Ja, überall wurde gearbeitet, um den Lenz gut zu empfangen, auch in den Städten. Da standen Maler und Maurer auf Gerüsten vor den Häusern und machten sie fein. Die Dienstmädchen standen in den offenen Fenstern und putzten die Scheiben blank. Unten am Hafen machte man Segelboote und Dampfer sauber.
Bei Norköping verließen die wilden Gänse die Ebene und flogen über Kolmården. Sie waren eine Weile an einer alten, hügeligen Landstraße entlang geflogen, die sich an Schluchten und unter wilden Bergwänden hinschlängelte, als der Junge plötzlich einen Schrei ausstieß. Er hatte dagesessen und mit dem einen Bein geschlenkert, und einer von seinen Holzschuhen war ihm abgefallen.

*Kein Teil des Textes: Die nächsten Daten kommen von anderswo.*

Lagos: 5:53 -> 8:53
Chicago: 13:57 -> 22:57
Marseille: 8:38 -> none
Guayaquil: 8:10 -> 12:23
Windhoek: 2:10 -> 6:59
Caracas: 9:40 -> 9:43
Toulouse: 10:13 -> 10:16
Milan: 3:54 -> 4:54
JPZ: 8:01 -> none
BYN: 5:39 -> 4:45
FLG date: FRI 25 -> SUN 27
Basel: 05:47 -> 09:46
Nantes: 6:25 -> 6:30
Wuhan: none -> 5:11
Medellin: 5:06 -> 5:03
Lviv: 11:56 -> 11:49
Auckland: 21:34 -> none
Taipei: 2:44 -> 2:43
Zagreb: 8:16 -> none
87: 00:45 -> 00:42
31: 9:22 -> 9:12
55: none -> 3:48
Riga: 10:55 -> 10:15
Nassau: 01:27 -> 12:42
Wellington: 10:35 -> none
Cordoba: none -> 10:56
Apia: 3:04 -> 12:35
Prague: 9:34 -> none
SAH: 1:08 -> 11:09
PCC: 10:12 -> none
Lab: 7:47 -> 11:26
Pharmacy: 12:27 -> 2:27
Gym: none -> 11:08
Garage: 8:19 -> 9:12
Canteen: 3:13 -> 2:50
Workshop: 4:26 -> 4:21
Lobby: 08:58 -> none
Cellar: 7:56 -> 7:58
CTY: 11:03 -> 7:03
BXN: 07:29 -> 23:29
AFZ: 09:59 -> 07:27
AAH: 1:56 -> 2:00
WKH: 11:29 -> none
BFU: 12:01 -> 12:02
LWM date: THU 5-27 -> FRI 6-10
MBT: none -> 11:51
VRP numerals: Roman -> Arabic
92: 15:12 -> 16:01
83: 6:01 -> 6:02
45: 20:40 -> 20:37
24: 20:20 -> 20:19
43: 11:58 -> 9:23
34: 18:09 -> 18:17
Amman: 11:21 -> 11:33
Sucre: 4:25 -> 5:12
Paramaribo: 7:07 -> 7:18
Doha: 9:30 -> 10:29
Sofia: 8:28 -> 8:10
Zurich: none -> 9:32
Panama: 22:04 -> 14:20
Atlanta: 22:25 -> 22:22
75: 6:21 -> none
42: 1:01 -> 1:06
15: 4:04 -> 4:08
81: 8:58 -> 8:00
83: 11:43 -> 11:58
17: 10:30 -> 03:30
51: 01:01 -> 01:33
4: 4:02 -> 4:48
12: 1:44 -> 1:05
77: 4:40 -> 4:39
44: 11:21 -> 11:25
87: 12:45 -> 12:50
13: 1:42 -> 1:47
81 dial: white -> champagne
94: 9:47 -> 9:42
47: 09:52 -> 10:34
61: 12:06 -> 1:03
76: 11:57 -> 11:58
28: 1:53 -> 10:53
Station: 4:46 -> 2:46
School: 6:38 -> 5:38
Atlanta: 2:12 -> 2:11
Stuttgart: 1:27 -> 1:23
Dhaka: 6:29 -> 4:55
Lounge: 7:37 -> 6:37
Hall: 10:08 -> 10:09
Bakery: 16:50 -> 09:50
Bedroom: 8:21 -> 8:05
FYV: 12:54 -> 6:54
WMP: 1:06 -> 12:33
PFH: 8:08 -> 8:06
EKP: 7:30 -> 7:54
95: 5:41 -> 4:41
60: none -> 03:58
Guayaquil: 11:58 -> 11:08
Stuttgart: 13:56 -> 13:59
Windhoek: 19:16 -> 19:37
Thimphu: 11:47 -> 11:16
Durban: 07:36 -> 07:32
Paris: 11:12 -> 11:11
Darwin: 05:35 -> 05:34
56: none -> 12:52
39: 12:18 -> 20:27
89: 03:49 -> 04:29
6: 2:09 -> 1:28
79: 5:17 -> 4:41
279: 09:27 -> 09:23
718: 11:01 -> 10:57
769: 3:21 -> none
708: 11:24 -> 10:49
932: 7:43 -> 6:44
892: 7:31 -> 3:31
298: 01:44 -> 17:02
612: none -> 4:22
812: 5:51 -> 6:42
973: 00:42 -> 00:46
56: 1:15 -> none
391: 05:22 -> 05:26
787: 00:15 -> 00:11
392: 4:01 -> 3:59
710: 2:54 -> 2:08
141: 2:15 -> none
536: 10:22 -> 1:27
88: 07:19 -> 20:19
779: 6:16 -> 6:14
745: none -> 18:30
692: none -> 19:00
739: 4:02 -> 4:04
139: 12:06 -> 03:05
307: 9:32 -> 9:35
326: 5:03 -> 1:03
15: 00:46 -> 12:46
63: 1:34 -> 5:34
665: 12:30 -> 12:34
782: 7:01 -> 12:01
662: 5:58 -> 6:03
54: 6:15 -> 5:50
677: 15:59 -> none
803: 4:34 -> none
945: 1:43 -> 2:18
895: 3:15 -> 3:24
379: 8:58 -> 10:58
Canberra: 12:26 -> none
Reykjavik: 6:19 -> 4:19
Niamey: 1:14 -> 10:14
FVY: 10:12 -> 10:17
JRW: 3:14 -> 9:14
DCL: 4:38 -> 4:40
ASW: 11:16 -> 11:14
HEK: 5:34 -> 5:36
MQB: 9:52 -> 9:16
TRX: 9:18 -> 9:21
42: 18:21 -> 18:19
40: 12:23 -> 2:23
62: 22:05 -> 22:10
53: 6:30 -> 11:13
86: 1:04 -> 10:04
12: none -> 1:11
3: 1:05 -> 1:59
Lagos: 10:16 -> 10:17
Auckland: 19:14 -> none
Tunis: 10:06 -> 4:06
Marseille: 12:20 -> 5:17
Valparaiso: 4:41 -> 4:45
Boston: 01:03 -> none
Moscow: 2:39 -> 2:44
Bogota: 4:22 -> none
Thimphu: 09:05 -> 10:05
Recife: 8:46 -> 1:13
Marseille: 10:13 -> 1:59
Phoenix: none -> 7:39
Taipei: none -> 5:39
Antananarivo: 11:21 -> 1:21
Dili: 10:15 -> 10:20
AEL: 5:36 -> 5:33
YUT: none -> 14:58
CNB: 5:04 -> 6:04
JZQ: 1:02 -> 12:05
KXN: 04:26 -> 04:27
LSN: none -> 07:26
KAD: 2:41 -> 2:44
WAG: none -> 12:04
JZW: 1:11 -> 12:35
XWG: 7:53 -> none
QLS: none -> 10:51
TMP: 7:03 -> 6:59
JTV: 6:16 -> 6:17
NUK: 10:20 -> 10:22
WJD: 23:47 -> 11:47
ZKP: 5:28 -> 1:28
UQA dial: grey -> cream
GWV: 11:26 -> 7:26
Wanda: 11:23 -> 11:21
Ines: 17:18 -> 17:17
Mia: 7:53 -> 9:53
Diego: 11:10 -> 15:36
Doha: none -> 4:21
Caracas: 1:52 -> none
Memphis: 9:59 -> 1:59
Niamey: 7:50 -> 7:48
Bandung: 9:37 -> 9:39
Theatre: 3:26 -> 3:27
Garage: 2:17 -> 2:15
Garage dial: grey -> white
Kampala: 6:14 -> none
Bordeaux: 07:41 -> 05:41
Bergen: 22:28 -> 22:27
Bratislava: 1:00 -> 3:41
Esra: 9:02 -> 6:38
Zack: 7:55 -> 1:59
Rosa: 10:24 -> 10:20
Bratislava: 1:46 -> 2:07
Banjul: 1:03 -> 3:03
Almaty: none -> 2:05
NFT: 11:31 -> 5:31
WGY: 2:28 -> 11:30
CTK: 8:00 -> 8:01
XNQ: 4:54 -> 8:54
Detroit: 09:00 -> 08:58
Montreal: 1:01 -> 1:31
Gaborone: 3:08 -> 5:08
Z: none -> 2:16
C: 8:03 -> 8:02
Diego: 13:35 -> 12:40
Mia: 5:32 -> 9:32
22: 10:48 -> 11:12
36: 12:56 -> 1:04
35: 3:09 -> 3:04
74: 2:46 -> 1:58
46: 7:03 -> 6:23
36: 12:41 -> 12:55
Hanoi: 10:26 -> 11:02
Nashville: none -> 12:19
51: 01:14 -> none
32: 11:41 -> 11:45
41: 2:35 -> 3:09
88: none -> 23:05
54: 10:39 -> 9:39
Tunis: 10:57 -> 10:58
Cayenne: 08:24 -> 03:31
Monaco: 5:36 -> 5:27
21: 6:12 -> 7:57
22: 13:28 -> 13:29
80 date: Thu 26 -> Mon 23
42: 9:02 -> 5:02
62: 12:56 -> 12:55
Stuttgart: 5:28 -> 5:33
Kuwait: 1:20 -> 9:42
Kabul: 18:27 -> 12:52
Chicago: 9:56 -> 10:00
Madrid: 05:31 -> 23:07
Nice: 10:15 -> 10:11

»Gänserich, Gänserich, ich hab’ meinen Schuh verloren!« schrie der Junge.
Der Gänserich kehrte um und schwebte zur Erde hinab, aber da sah der Junge, daß zwei Kinder, die des Weges daher kamen, seinen Schuh gefunden hatten.
»Gänserich, Gänserich,« schrie der Junge schnell, »flieg wieder hinauf! Es ist zu spät. Ich kann meinen Schuh nicht wieder bekommen.«
Aber unten auf dem Wege standen das Gänsemädchen Aase und ihr Bruder, der kleine Mads, und betrachteten einen winzig kleinen Holzschuh, der vom Himmel herabgefallen war.
»Den haben die wilden Gänse verloren!« sagte der kleine Mads.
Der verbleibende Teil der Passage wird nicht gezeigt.